Зато в течение следующего года у Гестапо было много времени, чтобы изучить Амаяка Кобулова, проследить его ежедневный режим, когда он шел в свой офис, расположенный на Унтер-ден-Линден в комплексе советского посольства, и засечь контакты, которые он устанавливал в дипломатических и журналистских кругах. Он занимал заметную позицию – его повысили из секретаря в советники, и было мало сомнения, что Гестапо точно знает, кем он был. Как резидент, он был мало эффективным, но в июне 1940 года его вызвали в Москву для отчета о проделанной работе. Он отверг всю критику, явно чувствуя достаточную протекцию и своего брата Богдана, и самого Берия, чтобы делать то, что он хочет. Тем не менее, ему предложили устанавливать новые агентурные связи.
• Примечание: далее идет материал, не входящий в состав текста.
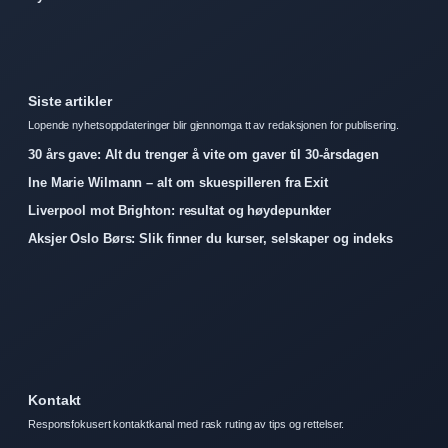
Siste artikler
Lopende nyhetsoppdateringer blir gjennomga tt av redaksjonen for publisering.
30 års gave: Alt du trenger å vite om gaver til 30-årsdagen
Ine Marie Wilmann – alt om skuespilleren fra Exit
Liverpool mot Brighton: resultat og høydepunkter
Aksjer Oslo Børs: Slik finner du kurser, selskaper og indeks
Kontakt
Responsfokusert kontaktkanal med rask ruting av tips og rettelser.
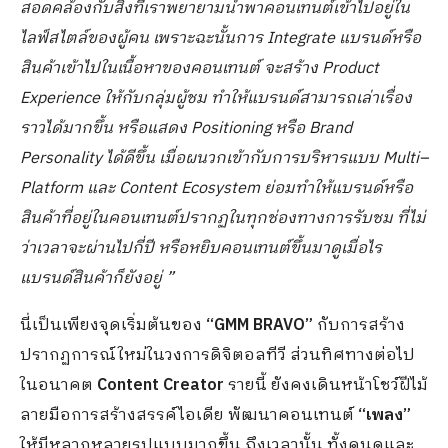
สอดคล้องกับสิ่งที่เราพยายามนำพาคอนเทนต์เข้าไปอยู่ใน
ไลฟ์สไตล์ของผู้คน เพราะฉะนั้นการ
Integrate แบรนด์หรือ
สินค้าเข้าไปในเนื้อหาของคอนเทนต์ จะสร้าง Product
Experience ให้กับกลุ่มผู้ชม ทำให้แบรนด์สามารถเล่าเรื่อง
ราวได้มากขึ้น หรือแสดง Positioning หรือ Brand
Personality ได้ดีขึ้น
เมื่อผนวกเข้ากับการบริหารแบบ
Multi
–
Platform และ Content Ecosystem ย่อมทำให้แบรนด์หรือ
สินค้าที่อยู่ในคอนเทนต์ปรากฏในทุกช่องทางการรับชม ที่ไม่
ว่าเวลาจะผ่านไปกี่ปี หรือหยิบคอนเทนต์ขึ้นมาดูเมื่อไร
แบรนด์สินค้าก็ยังอยู่ ”
นี่เป็นเพียงจุดเริ่มต้นของ
“
GMM BRAVO”
กับการสร้าง
ปรากฏการณ์ใหม่ในวงการดิจิตอลทีวี ส่วนทิศทางต่อไป
ในอนาคต
Content Creator
รายนี้ ยังคงเดินหน้าโชว์ฝีไม้
ลายมือการสร้างสรรค์ไอเดีย พัฒนาคอนเทนต์
“เพลง”
ให้มีหลากหลายรูปแบบมากขึ้น ถึงเวลานั้น ทั้งคนดูและ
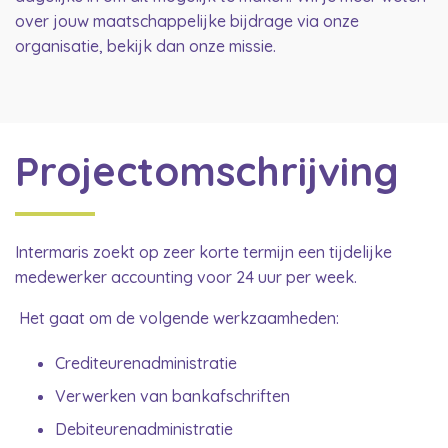
over jouw maatschappelijke bijdrage via onze
organisatie, bekijk dan onze missie.
Projectomschrijving
Intermaris zoekt op zeer korte termijn een tijdelijke
medewerker accounting voor 24 uur per week.
Het gaat om de volgende werkzaamheden:
Crediteurenadministratie
Verwerken van bankafschriften
Debiteurenadministratie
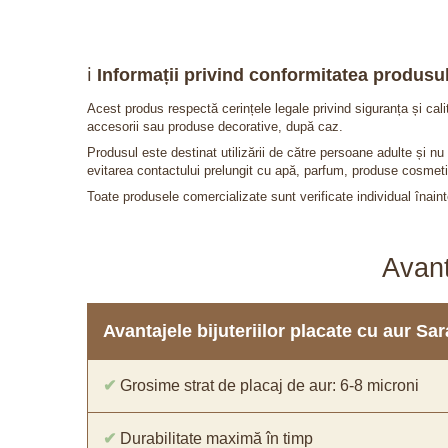
ℹ️
Informații privind conformitatea produsul
Acest produs respectă cerințele legale privind siguranța și cal
accesorii sau produse decorative, după caz.
Produsul este destinat utilizării de către persoane adulte și 
evitarea contactului prelungit cu apă, parfum, produse cosmeti
Toate produsele comercializate sunt verificate individual înainte
Avant
Avantajele bijuteriilor placate cu aur S
✔
Grosime strat de placaj de aur: 6-8 microni
✔
Durabilitate maximă în timp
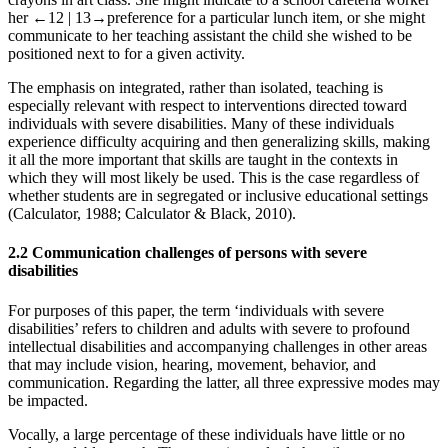
her
←12 |
13→preference for a particular lunch item, or she might
communicate to her teaching assistant the child she wished to be
positioned next to for a given activity.
The emphasis on integrated, rather than isolated, teaching is
especially relevant with respect to interventions directed toward
individuals with severe disabilities. Many of these individuals
experience difficulty acquiring and then generalizing skills, making
it all the more important that skills are taught in the contexts in
which they will most likely be used. This is the case regardless of
whether students are in segregated or inclusive educational settings
(Calculator,
1988
; Calculator & Black,
2010
).
2.2
Communication challenges of persons with severe
disabilities
For purposes of this paper, the term ‘individuals with severe
disabilities’ refers to children and adults with severe to profound
intellectual disabilities and accompanying challenges in other areas
that may include vision, hearing, movement, behavior, and
communication. Regarding the latter, all three expressive modes may
be impacted.
Vocally, a large percentage of these individuals have little or no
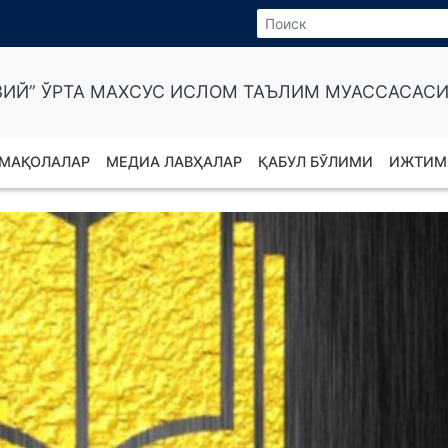
ИЙ” ЎРТА МАХСУС ИСЛОМ ТАЪЛИМ МУАССАСАСИ
МАҚОЛАЛАР
МЕДИА ЛАВҲАЛАР
ҚАБУЛ БЎЛИМИ
ИЖТИМ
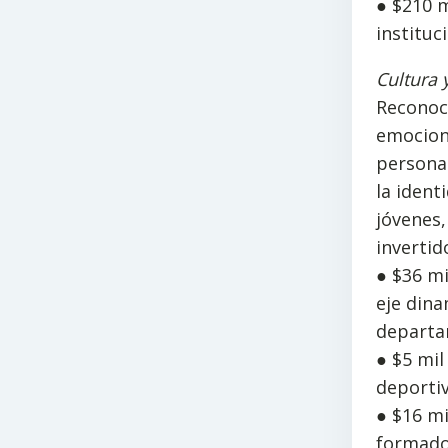
● $210 m
instituc
Cultura 
Reconoci
emociona
personal
la ident
jóvenes,
invertid
● $36 mi
eje dina
departa
● $5 mil
deportiv
● $16 mi
formado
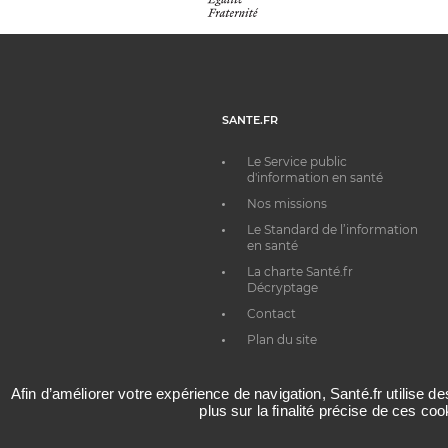
SANTE.FR
Le Service public
d'information en santé
Nos missions
Le Standard de l’information
en santé
La charte Santé.fr
Décryptage
Contact
Plan du site
Afin d’améliorer votre expérience de navigation, Santé.fr utilise d
plus sur la finalité précise de ces co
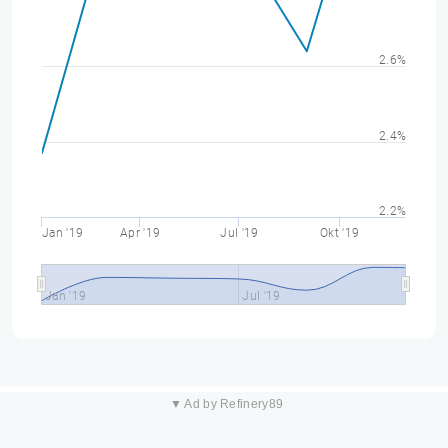
2.6%
2.4%
2.2%
Jan '19
Apr '19
Jul '19
Okt '19
Jan '19
Jul '19
▼ Ad by Refinery89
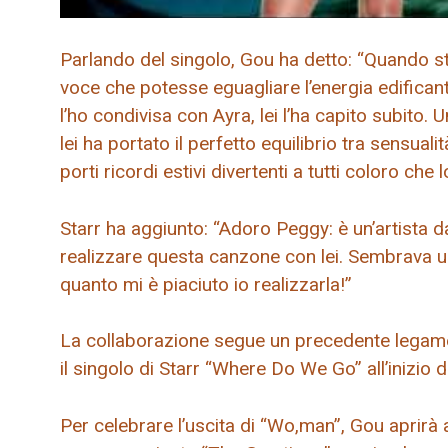
Parlando del singolo, Gou ha detto: “Quando 
voce che potesse eguagliare l’energia edifican
l’ho condivisa con Ayra, lei l’ha capito subito. U
lei ha portato il perfetto equilibrio tra sensua
porti ricordi estivi divertenti a tutti coloro che
Starr ha aggiunto: “Adoro Peggy: è un’artista d
realizzare questa canzone con lei. Sembrava un
quanto mi è piaciuto io realizzarla!”
La collaborazione segue un precedente legame
il singolo di Starr “Where Do We Go” all’inizio 
Per celebrare l’uscita di “Wo,man”, Gou aprir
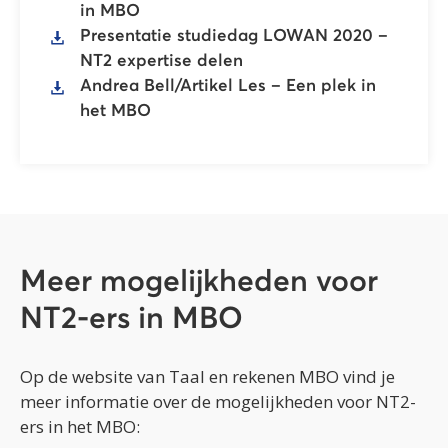
in MBO
Presentatie studiedag LOWAN 2020 –
NT2 expertise delen
Andrea Bell/Artikel Les – Een plek in
het MBO
Meer mogelijkheden voor
NT2-ers in MBO
Op de website van Taal en rekenen MBO vind je
meer informatie over de mogelijkheden voor NT2-
ers in het MBO:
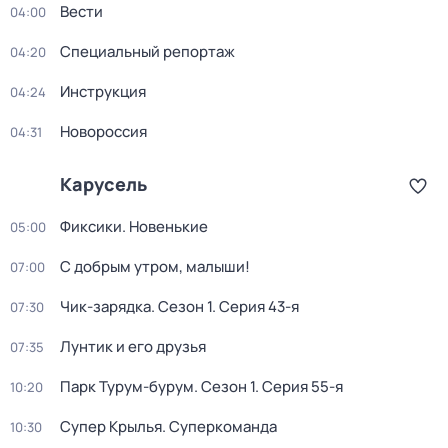
Вести
04:00
Специальный репортаж
04:20
Инструкция
04:24
Новороссия
04:31
Карусель
Фиксики. Новенькие
05:00
С добрым утром, малыши!
07:00
Чик-зарядка
. Сезон 1
. Серия 43-я
07:30
Лунтик и его друзья
07:35
Парк Турум-бурум
. Сезон 1
. Серия 55-я
10:20
Супер Крылья. Суперкоманда
10:30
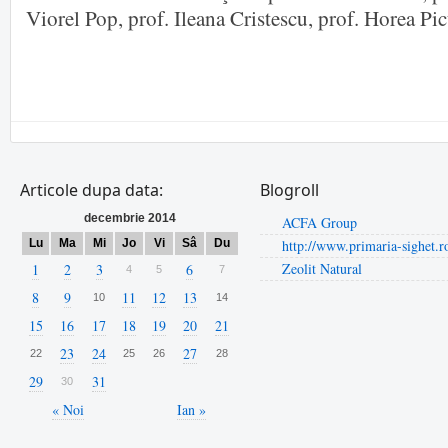
Viorel Pop, prof. Ileana Cristescu, prof. Horea Pi
Articole dupa data:
Blogroll
decembrie 2014
ACFA Group
Lu
Ma
Mi
Jo
Vi
Sâ
Du
http://www.primaria-sighet.r
Zeolit Natural
1
2
3
6
4
5
7
8
9
11
12
13
10
14
15
16
17
18
19
20
21
23
24
27
22
25
26
28
29
31
30
« Noi
Ian »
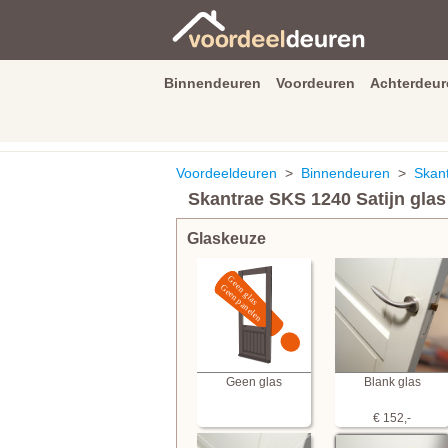
Binnendeuren
Voordeuren
Achterdeur
9.3
/
10
van
2590
beoordeli
Voordeeldeuren
>
Binnendeuren
>
Skan
Skantrae SKS 1240 Satijn glas
Glaskeuze
Geen glas
Blank glas
€ 152,-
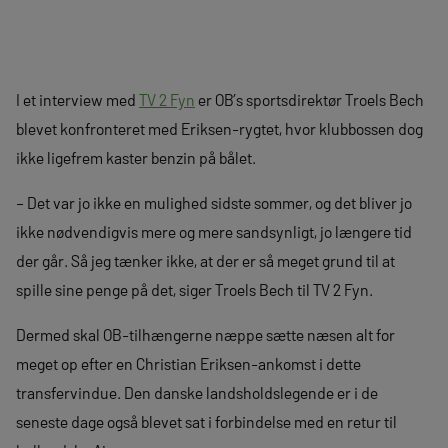
I et interview med
TV 2 Fyn
er OB’s sportsdirektør Troels Bech
blevet konfronteret med Eriksen-rygtet, hvor klubbossen dog
ikke ligefrem kaster benzin på bålet.
– Det var jo ikke en mulighed sidste sommer, og det bliver jo
ikke nødvendigvis mere og mere sandsynligt, jo længere tid
der går. Så jeg tænker ikke, at der er så meget grund til at
spille sine penge på det, siger Troels Bech til TV 2 Fyn.
Dermed skal OB-tilhængerne næppe sætte næsen alt for
meget op efter en Christian Eriksen-ankomst i dette
transfervindue. Den danske landsholdslegende er i de
seneste dage også blevet sat i forbindelse med en retur til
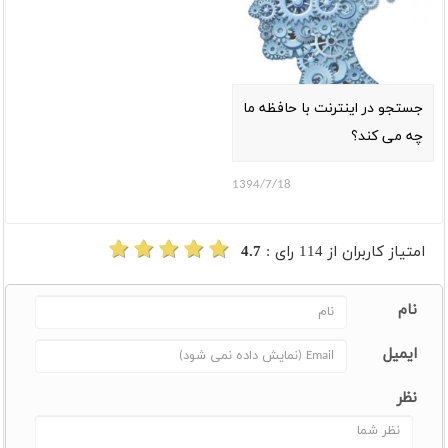
جستجو در اینترنت با حافظه ما
چه می کند؟
1394/7/18
امتیاز کاربران از
114
رای :
4.7
نام
ایمیل
نظر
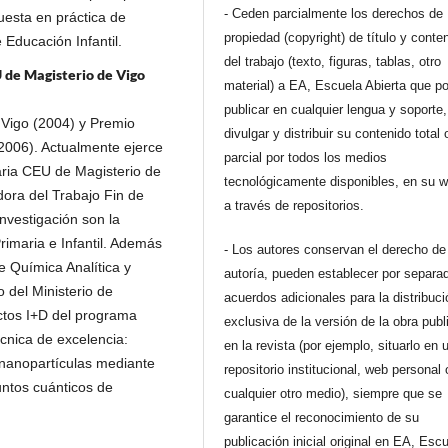
- Ceden parcialmente los derechos de
puesta en práctica de
propiedad (copyright) de título y conte
Educación Infantil.
del trabajo (texto, figuras, tablas, otro
 de Magisterio de Vigo
material) a EA, Escuela Abierta que p
publicar en cualquier lengua y soporte,
 Vigo (2004) y Premio
divulgar y distribuir su contenido total 
2006). Actualmente ejerce
parcial por todos los medios
aria CEU de Magisterio de
tecnológicamente disponibles, en su 
ora del Trabajo Fin de
a través de repositorios.
nvestigación son la
imaria e Infantil. Además
- Los autores conservan el derecho de
e Química Analítica y
autoría, pueden establecer por separa
o del Ministerio de
acuerdos adicionales para la distribuc
ctos I+D del programa
exclusiva de la versión de la obra pub
écnica de excelencia:
en la revista (por ejemplo, situarlo en 
 nanopartículas mediante
repositorio institucional, web personal 
untos cuánticos de
cualquier otro medio), siempre que se
garantice el reconocimiento de su
publicación inicial original en EA, Esc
Это было сюрпризом, когда в начале августа 1940 года НКВД в Москве получило срочное сообщение от него, в котором он рассказал о встрече его и корреспондента ТАСС с молодым латвийским журналистом Оресте Берлинксом. Корреспондент ТАСС И.Ф. Филиппов («Философ») был сотрудником резидентуры внешней разведки НКВД в Берлине, и Кобулов использовал его как переводчика. Берлинкс был корреспондентом латвийской газеты «Бриве земе», но теперь, когда германский МИД перестал субсидировать газету, он нуждался в финансовой помощи. По сообщению Кобулова, Берлинкс положительно относился к вхождению Латвии в СССР и хотел делиться с Москвой информацией, которую он получал от МИД. Десять дней спустя, 15 августа, Кобулов поразил Москву сообщением, что он «завербовал» Берлинкса и дал ему псевдоним «Лицеист». Затем были переданы некоторые биографические данные «Лицеиста». В НКВД поняли, что эта операция ставила перед ними проблему, потому что Кобулов мог посылать информацию напрямую Сталину и Берия, минуя специалистов наркомата. Их обеспокоенность возросла, когда они начали получать результаты проверки биографических данных агента. Выяснилось, что он являлся антисоветчиком и распространял прогерманскую пропаганду. Берлинская резидентура была предупреждена, чтобы иметь это в виду при общении с ним.
Амаяк проигнорировал эти предупреждения и продолжал встречаться с «Лицеистом». Информация, которую он начал получать, охватывала такие темы как германские планы напасть на Англию, беспокойство Гитлера, как бы Германия не оказалась втянутой в войну на два фронта, существующий раскол внутри германской элиты по вопросу о советско-германских отношениях – между военщиной, требующей войны с СССР, и Гитлером, играющим сдерживающую роль, – германской необходимости независимой Украины, чье зерно может накормить всю Европу, и советской нефти. Информация «Лицеиста» также поддерживала версию, что присутствие германских войск на советской границе является оборонительной мерой, вызванной ростом Красной Армии. Сообщения агента, особенно о нежелании Германии быть втянутой в войну на востоке, пока не будет разгромлена Англия, Берия немедленно посылал Сталину. Затем, став главой НКГБ, это делал Меркулов. Явно, сообщения воспринимались очень хорошо, потому что подкрепляли убеждения Сталина, что конфликта с Германией удастся избежать, по крайней мере, до 1942 года. Интересно, не было ли это папка с донесениями «Лицеиста», которую Сталин показывал Тимошенко и Жукову 13 июня 1941 года, когда опровергал их разведывательную информацию о концентрации немецких войск словами: «У меня есть другие документы»? [397]397
William J. Spahr, Stalin's Lieutenants: A Study of Command under Duress (Novato, 1997), 250.